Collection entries
══════════════════════════════
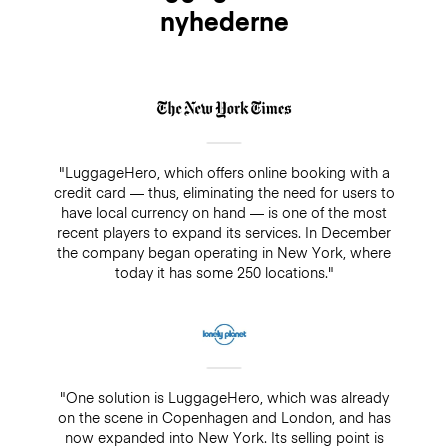
nyhederne
"LuggageHero, which offers online booking with a
credit card — thus, eliminating the need for users to
have local currency on hand — is one of the most
recent players to expand its services. In December
the company began operating in New York, where
today it has some 250 locations."
"One solution is LuggageHero, which was already
on the scene in Copenhagen and London, and has
now expanded into New York. Its selling point is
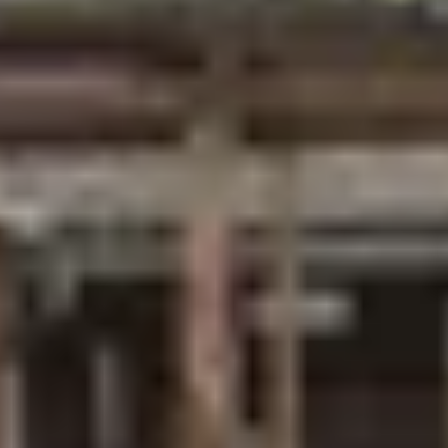
Champagne Ruinart
Champagne Taittinger
Champagne Veuve Clicquot
Château de Pommard
Château Cadet Bon
Emile Beyer
Pressoria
══════════════════════════════
** ABOUT THIS TASK **
Give the records back exactly. Leave the pictures out.

** EXERCISE SOLUTION **
nyhederne
"LuggageHero, which offers online booking with a
credit card — thus, eliminating the need for users to
have local currency on hand — is one of the most
recent players to expand its services. In December
the company began operating in New York, where
today it has some 250 locations."
"One solution is LuggageHero, which was already
on the scene in Copenhagen and London, and has
now expanded into New York. Its selling point is
Champagne Ruinart
Champagne Taittinger
Champagne Veuve Clicquot
Château de Pommard
Château Cadet Bon
Emile Beyer
Pressoria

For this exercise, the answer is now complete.